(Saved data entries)
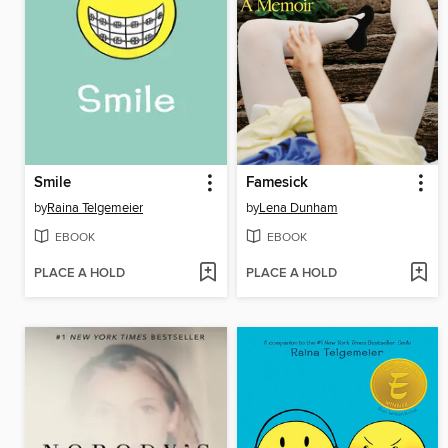
Smile
Famesick
by
Raina Telgemeier
by
Lena Dunham
EBOOK
EBOOK
PLACE A HOLD
PLACE A HOLD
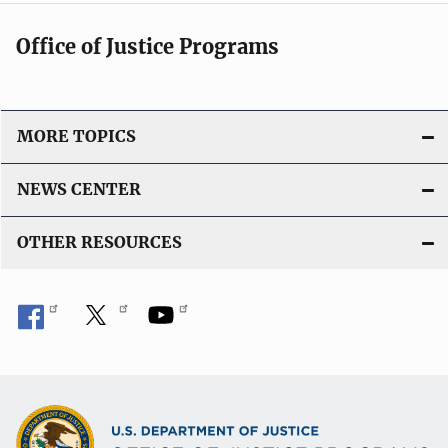
Office of Justice Programs
MORE TOPICS
NEWS CENTER
OTHER RESOURCES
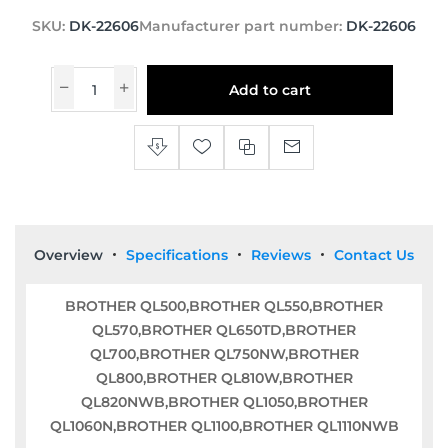
SKU:
DK-22606
Manufacturer part number:
DK-22606
Add to cart
Overview
Specifications
Reviews
Contact Us
BROTHER QL500,BROTHER QL550,BROTHER
QL570,BROTHER QL650TD,BROTHER
QL700,BROTHER QL750NW,BROTHER
QL800,BROTHER QL810W,BROTHER
QL820NWB,BROTHER QL1050,BROTHER
QL1060N,BROTHER QL1100,BROTHER QL1110NWB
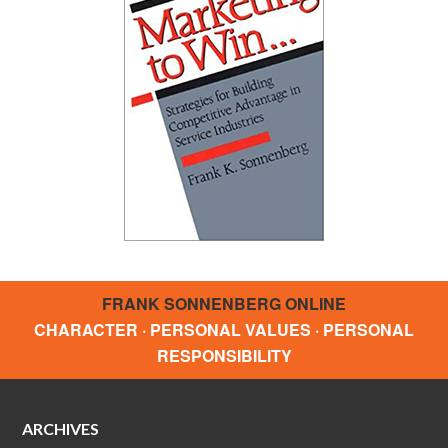
FRANK SONNENBERG ONLINE
CHARACTER · PERSONAL VALUES · PERSONAL
RESPONSIBILITY
ARCHIVES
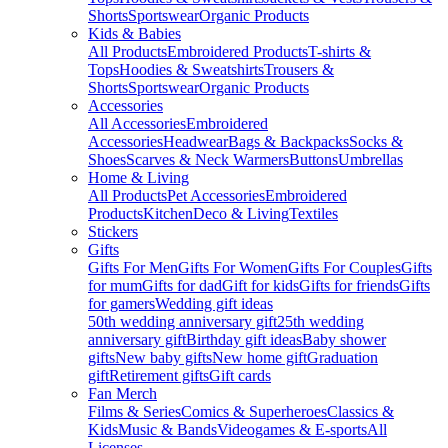
Shorts
Sportswear
Organic Products
Kids & Babies
All Products
Embroidered Products
T-shirts &
Tops
Hoodies & Sweatshirts
Trousers &
Shorts
Sportswear
Organic Products
Accessories
All Accessories
Embroidered
Accessories
Headwear
Bags & Backpacks
Socks &
Shoes
Scarves & Neck Warmers
Buttons
Umbrellas
Home & Living
All Products
Pet Accessories
Embroidered
Products
Kitchen
Deco & Living
Textiles
Stickers
Gifts
Gifts For Men
Gifts For Women
Gifts For Couples
Gifts
for mum
Gifts for dad
Gift for kids
Gifts for friends
Gifts
for gamers
Wedding gift ideas
50th wedding anniversary gift
25th wedding
anniversary gift
Birthday gift ideas
Baby shower
gifts
New baby gifts
New home gift
Graduation
gift
Retirement gifts
Gift cards
Fan Merch
Films & Series
Comics & Superheroes
Classics &
Kids
Music & Bands
Videogames & E-sports
All
Licenses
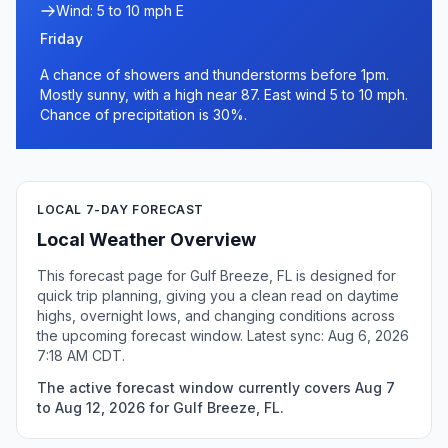
Wind: 5 to 10 mph E
Friday
A chance of showers and thunderstorms before 1pm.
Mostly sunny, with a high near 87. East wind 5 to 10 mph.
Chance of precipitation is 30%.
LOCAL 7-DAY FORECAST
Local Weather Overview
This forecast page for Gulf Breeze, FL is designed for
quick trip planning, giving you a clean read on daytime
highs, overnight lows, and changing conditions across
the upcoming forecast window. Latest sync: Aug 6, 2026
7:18 AM CDT.
The active forecast window currently covers Aug 7
to Aug 12, 2026 for Gulf Breeze, FL.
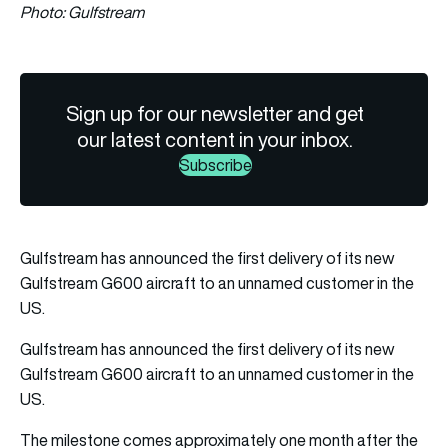
Photo: Gulfstream
Sign up for our newsletter and get
our latest content in your inbox.
Subscribe
Gulfstream has announced the first delivery of its new
Gulfstream G600 aircraft to an unnamed customer in the
US.
Gulfstream has announced the first delivery of its new
Gulfstream G600 aircraft to an unnamed customer in the
US.
The milestone comes approximately one month after the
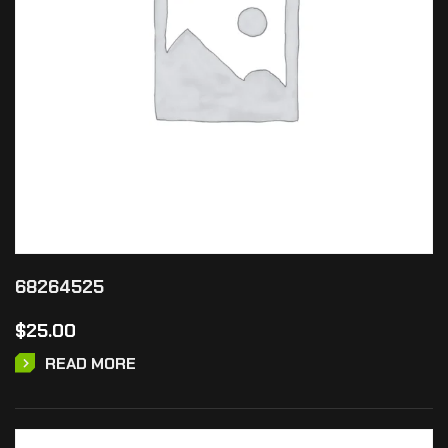
68264525
$
25.00
READ MORE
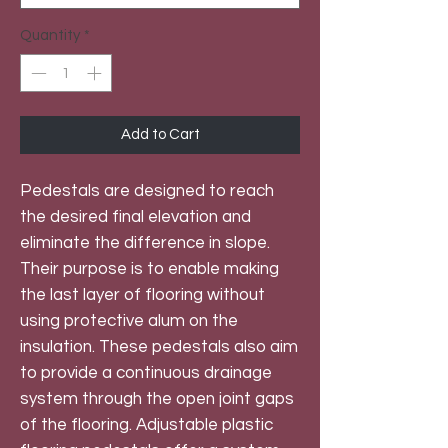
Quantity
*
Add to Cart
Pedestals are designed to reach
the desired final elevation and
eliminate the difference in slope.
Their purpose is to enable making
the last layer of flooring without
using protective alum on the
insulation. These pedestals also aim
to provide a continuous drainage
system through the open joint gaps
of the flooring. Adjustable plastic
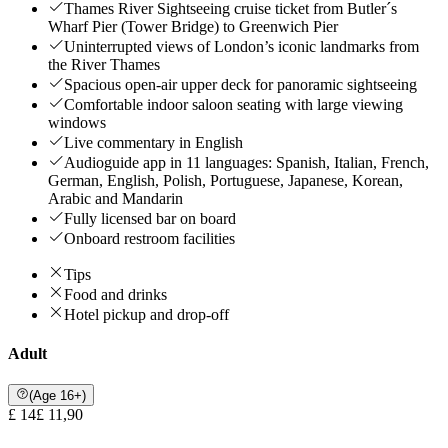
Thames River Sightseeing cruise ticket from Butler´s
Wharf Pier (Tower Bridge) to Greenwich Pier
Uninterrupted views of London’s iconic landmarks from
the River Thames
Spacious open-air upper deck for panoramic sightseeing
Comfortable indoor saloon seating with large viewing
windows
Live commentary in English
Audioguide app in 11 languages: Spanish, Italian, French,
German, English, Polish, Portuguese, Japanese, Korean,
Arabic and Mandarin
Fully licensed bar on board
Onboard restroom facilities
Tips
Food and drinks
Hotel pickup and drop-off
Adult
(Age 16+)
£ 14
£ 11,90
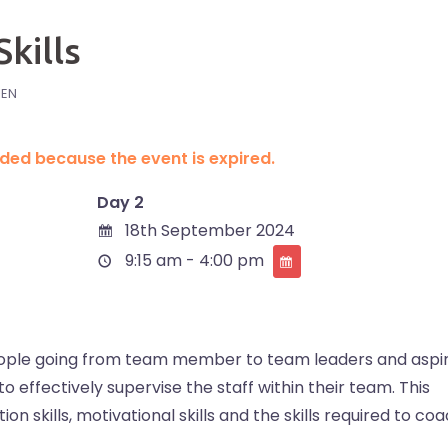
kills
IEN
ended because the event is expired.
Day 2
18th September 2024
9:15 am - 4:00 pm
 people going from team member to team leaders and aspi
to effectively supervise the staff within their team. This
on skills, motivational skills and the skills required to co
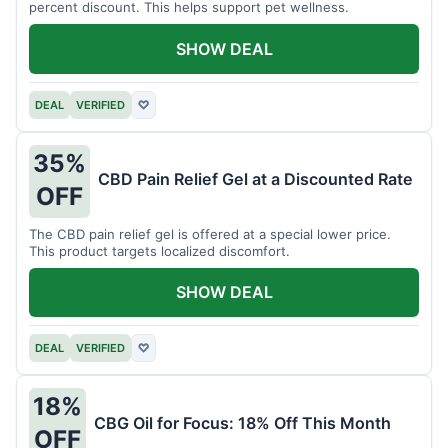
percent discount. This helps support pet wellness.
SHOW DEAL
DEAL
VERIFIED
♡
35%
CBD Pain Relief Gel at a Discounted Rate
OFF
The CBD pain relief gel is offered at a special lower price.
This product targets localized discomfort.
SHOW DEAL
DEAL
VERIFIED
♡
18%
CBG Oil for Focus: 18% Off This Month
OFF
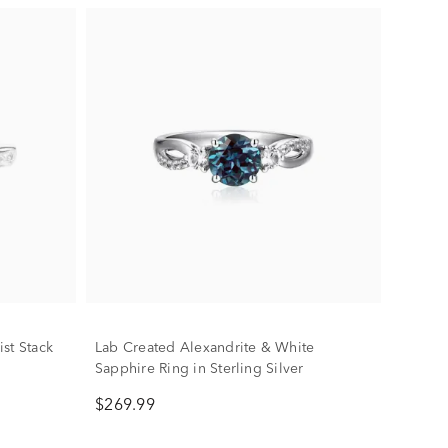
st Stack
Lab Created Alexandrite & White
Sapphire Ring in Sterling Silver
$269.99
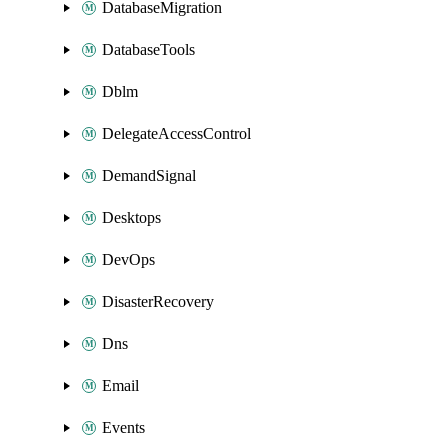
DatabaseMigration
DatabaseTools
Dblm
DelegateAccessControl
DemandSignal
Desktops
DevOps
DisasterRecovery
Dns
Email
Events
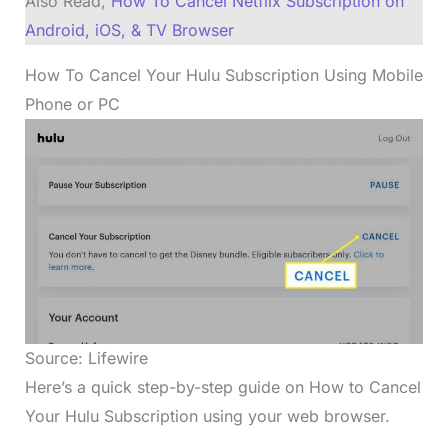
Also Read,
How To Cancel Netflix Subscription on
Android, iOS, & TV Browser
How To Cancel Your Hulu Subscription Using Mobile
Phone or PC
Source: Lifewire
Here’s a quick step-by-step guide on How to Cancel
Your Hulu Subscription using your web browser.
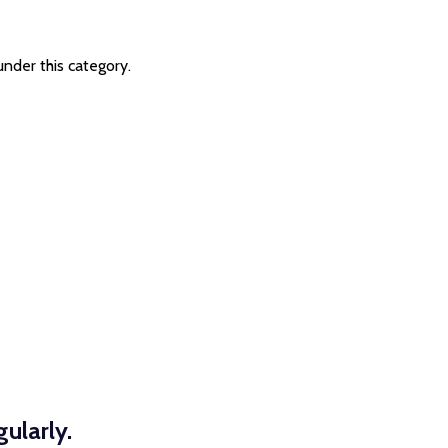
under this category.
ularly.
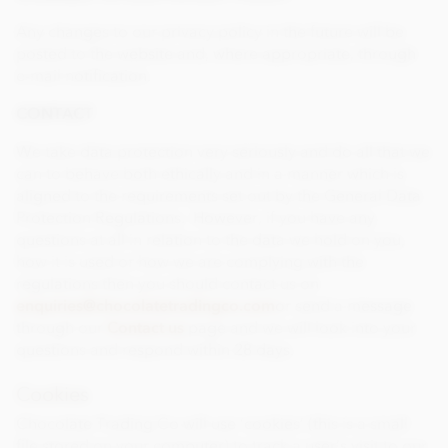
Any changes to our privacy policy in the future will be
posted to the website and, where appropriate, through
e-mail notification.
CONTACT
We take data protection very seriously and do all that we
can to behave both ethically and in a manner which is
aligned to the requirements set out by the General Data
Protection Regulations. However, if you have any
questions at all in relation to the data we hold on you,
how it is used or how we are complying with the
regulations then you should contact us on
enquiries
@
chocolatetradingco.com
or send a message
through our
Contact us
page and we will look into your
questions and respond within 28 days.
Cookies
Chocolate Trading Co will use ‘cookies’ (this is a small
file stored on your computer) to track a user’s visit to our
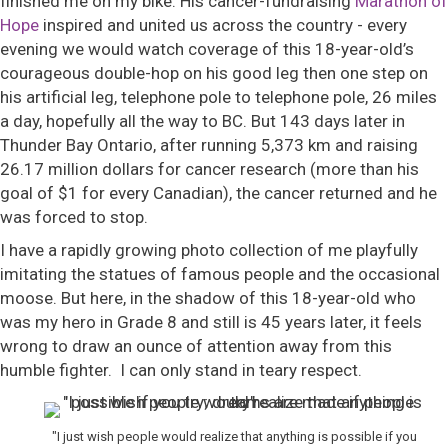
finished me on my bike. His cancer-fundraising
Marathon of
Hope
inspired and united us across the country - every
evening we would watch coverage of this 18-year-old’s
courageous double-hop on his good leg then one step on
his artificial leg, telephone pole to telephone pole, 26 miles
a day, hopefully all the way to BC. But 143 days later in
Thunder Bay Ontario, after running 5,373 km and raising
26.17 million dollars for cancer research (more than his
goal of $1 for every Canadian), the cancer returned and he
was forced to stop.
I have a rapidly growing photo collection of me playfully
imitating the statues of famous people and the occasional
moose. But here, in the shadow of this 18-year-old who
was my hero in Grade 8 and still is 45 years later, it feels
wrong to draw an ounce of attention away from this
humble fighter. I can only stand in teary respect.
"I just wish people would realize that anything is possible if you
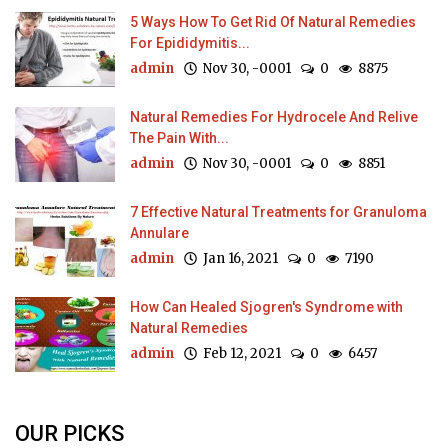
5 Ways How To Get Rid Of Natural Remedies
For Epididymitis...
admin
Nov 30, -0001
0
8875
Natural Remedies For Hydrocele And Relive
The Pain With...
admin
Nov 30, -0001
0
8851
7 Effective Natural Treatments for Granuloma
Annulare
admin
Jan 16, 2021
0
7190
How Can Healed Sjogren's Syndrome with
Natural Remedies
admin
Feb 12, 2021
0
6457
OUR PICKS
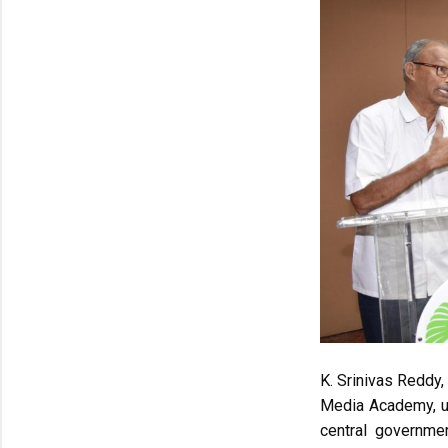
K. Srinivas Reddy,
Media Academy, ur
central governme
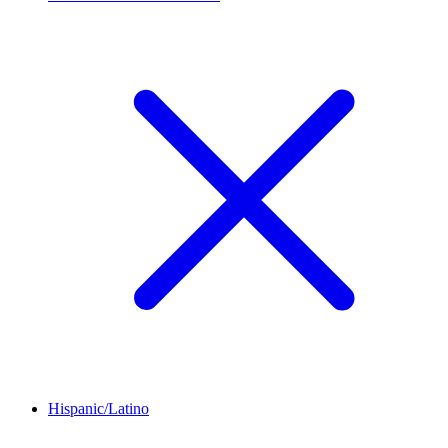
Hispanic/Latino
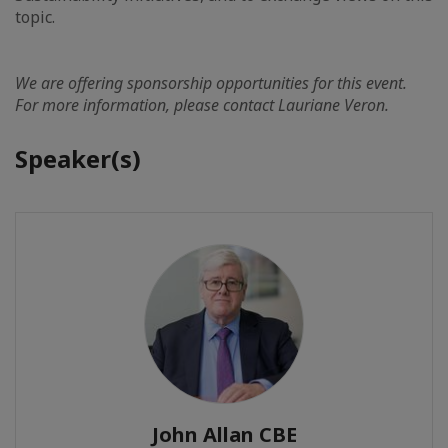
topic.
We are offering sponsorship opportunities for this event.
For more information, please contact Lauriane Veron.
Speaker(s)
John Allan CBE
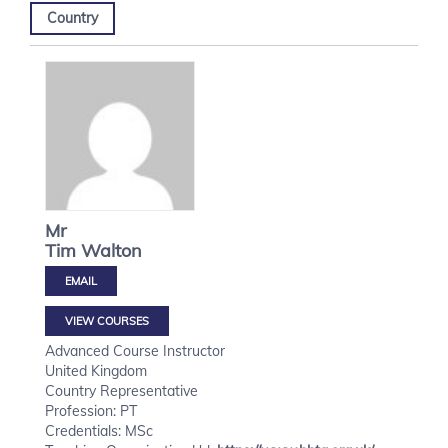
Country
Mr
Tim
Walton
VIEW COURSES
Advanced Course Instructor
United Kingdom
Country Representative
Profession: PT
Credentials: MSc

**What this task involves**
Exactly as they appear above, write out all the entries, without pictures.

**Response area**
Smile
Famesick
by
Raina Telgemeier
by
Lena Dunham
EBOOK
EBOOK
PLACE A HOLD
PLACE A HOLD
Office of Justice Programs
MORE TOPICS
NEWS CENTER
OTHER RESOURCES
SKU:
DK-22606
Manufacturer part number:
DK-22606
Add to cart
Overview
Specifications
Reviews
Contact Us
BROTHER QL500,BROTHER QL550,BROTHER
QL570,BROTHER QL650TD,BROTHER
QL700,BROTHER QL750NW,BROTHER
QL800,BROTHER QL810W,BROTHER
QL820NWB,BROTHER QL1050,BROTHER
QL1060N,BROTHER QL1100,BROTHER QL1110NWB
FRANK SONNENBERG ONLINE
CHARACTER · PERSONAL VALUES · PERSONAL
RESPONSIBILITY
ARCHIVES
Shorts
Sportswear
Organic Products
Kids & Babies
All Products
Embroidered Products
T-shirts &
Tops
Hoodies & Sweatshirts
Trousers &
Shorts
Sportswear
Organic Products
Accessories
All Accessories
Embroidered
Accessories
Headwear
Bags & Backpacks
Socks &
Shoes
Scarves & Neck Warmers
Buttons
Umbrellas
Home & Living
All Products
Pet Accessories
Embroidered
Products
Kitchen
Deco & Living
Textiles
Stickers
Gifts
Gifts For Men
Gifts For Women
Gifts For Couples
Gifts
for mum
Gifts for dad
Gift for kids
Gifts for friends
Gifts
for gamers
Wedding gift ideas
50th wedding anniversary gift
25th wedding
anniversary gift
Birthday gift ideas
Baby shower
gifts
New baby gifts
New home gift
Graduation
gift
Retirement gifts
Gift cards
Fan Merch
Films & Series
Comics & Superheroes
Classics &
Kids
Music & Bands
Videogames & E-sports
All
Licenses
Wind: 5 to 10 mph E
Friday
A chance of showers and thunderstorms before 1pm.
Mostly sunny, with a high near 87. East wind 5 to 10 mph.
Chance of precipitation is 30%.
LOCAL 7-DAY FORECAST
Local Weather Overview
This forecast page for Gulf Breeze, FL is designed for
quick trip planning, giving you a clean read on daytime
highs, overnight lows, and changing conditions across
the upcoming forecast window. Latest sync: Aug 6, 2026
7:18 AM CDT.
The active forecast window currently covers Aug 7
to Aug 12, 2026 for Gulf Breeze, FL.
Photo: Gulfstream
Sign up for our newsletter and get
our latest content in your inbox.
Subscribe
Gulfstream has announced the first delivery of its new
Gulfstream G600 aircraft to an unnamed customer in the
US.
Gulfstream has announced the first delivery of its new
Gulfstream G600 aircraft to an unnamed customer in the
US.
The milestone comes approximately one month after the
68264525
$
25.00
READ MORE
Quantity
*
Add to Cart
Pedestals are designed to reach
the desired final elevation and
eliminate the difference in slope.
Their purpose is to enable making
the last layer of flooring without
using protective alum on the
insulation. These pedestals also aim
to provide a continuous drainage
system through the open joint gaps
of the flooring. Adjustable plastic
Thames River Sightseeing cruise ticket from Butler´s
Wharf Pier (Tower Bridge) to Greenwich Pier
Uninterrupted views of London’s iconic landmarks from
the River Thames
Spacious open-air upper deck for panoramic sightseeing
Comfortable indoor saloon seating with large viewing
windows
Live commentary in English
Audioguide app in 11 languages: Spanish, Italian, French,
German, English, Polish, Portuguese, Japanese, Korean,
Arabic and Mandarin
Fully licensed bar on board
Onboard restroom facilities
Tips
Food and drinks
Hotel pickup and drop-off
Adult
(Age 16+)
£ 14
£ 11,90
kills
IEN
ended because the event is expired.
Day 2
18th September 2024
9:15 am - 4:00 pm
 people going from team member to team leaders and aspi
to effectively supervise the staff within their team. This
on skills, motivational skills and the skills required to co
percent discount. This helps support pet wellness.
SHOW DEAL
DEAL
VERIFIED
♡
35%
CBD Pain Relief Gel at a Discounted Rate
OFF
The CBD pain relief gel is offered at a special lower price.
This product targets localized discomfort.
SHOW DEAL
DEAL
VERIFIED
♡
18%
CBG Oil for Focus: 18% Off This Month
OFF
st Stack
Lab Created Alexandrite & White
Sapphire Ring in Sterling Silver
$269.99
DatabaseMigration
DatabaseTools
Dblm
DelegateAccessControl
DemandSignal
Desktops
DevOps
DisasterRecovery
Dns
Email
Events
Also Read,
How To Cancel Netflix Subscription on
Android, iOS, & TV Browser
How To Cancel Your Hulu Subscription Using Mobile
Phone or PC
Source: Lifewire
Here’s a quick step-by-step guide on How to Cancel
Your Hulu Subscription using your web browser.
under this category.
ularly.
Any changes to our privacy policy in the future will be
posted to the website and, where appropriate, through
e-mail notification.
CONTACT
We take data protection very seriously and do all that we
can to behave both ethically and in a manner which is
aligned to the requirements set out by the General Data
Protection Regulations. However, if you have any
questions at all in relation to the data we hold on you,
how it is used or how we are complying with the
regulations then you should contact us on
enquiries
@
chocolatetradingco.com
or send a message
through our
Contact us
page and we will look into your
questions and respond within 28 days.
Cookies
Chocolate Trading Co will use ‘cookies’ (this is a small
file stored on your computer) to track a user’s visit to our
finished me on my bike. His cancer-fundraising
Marathon of
Hope
inspired and united us across the country - every
evening we would watch coverage of this 18-year-old’s
courageous double-hop on his good leg then one step on
his artificial leg, telephone pole to telephone pole, 26 miles
a day, hopefully all the way to BC. But 143 days later in
Thunder Bay Ontario, after running 5,373 km and raising
26.17 million dollars for cancer research (more than his
goal of $1 for every Canadian), the cancer returned and he
was forced to stop.
I have a rapidly growing photo collection of me playfully
imitating the statues of famous people and the occasional
moose. But here, in the shadow of this 18-year-old who
was my hero in Grade 8 and still is 45 years later, it feels
wrong to draw an ounce of attention away from this
humble fighter. I can only stand in teary respect.
"I just wish people would realize that anything is possible if you
5 Ways How To Get Rid Of Natural Remedies
For Epididymitis...
admin
Nov 30, -0001
0
8875
Natural Remedies For Hydrocele And Relive
The Pain With...
admin
Nov 30, -0001
0
8851
7 Effective Natural Treatments for Granuloma
Annulare
admin
Jan 16, 2021
0
7190
How Can Healed Sjogren's Syndrome with
Natural Remedies
admin
Feb 12, 2021
0
6457
OUR PICKS
K. Srinivas Reddy,
Media Academy, ur
central governme
Hispanic/Latino
topic.
We are offering sponsorship opportunities for this event.
For more information, please contact Lauriane Veron.
Speaker(s)
John Allan CBE
Country
Mr
Tim
Walton
VIEW COURSES
Advanced Course Instructor
United Kingdom
Country Representative
Profession: PT
Credentials: MSc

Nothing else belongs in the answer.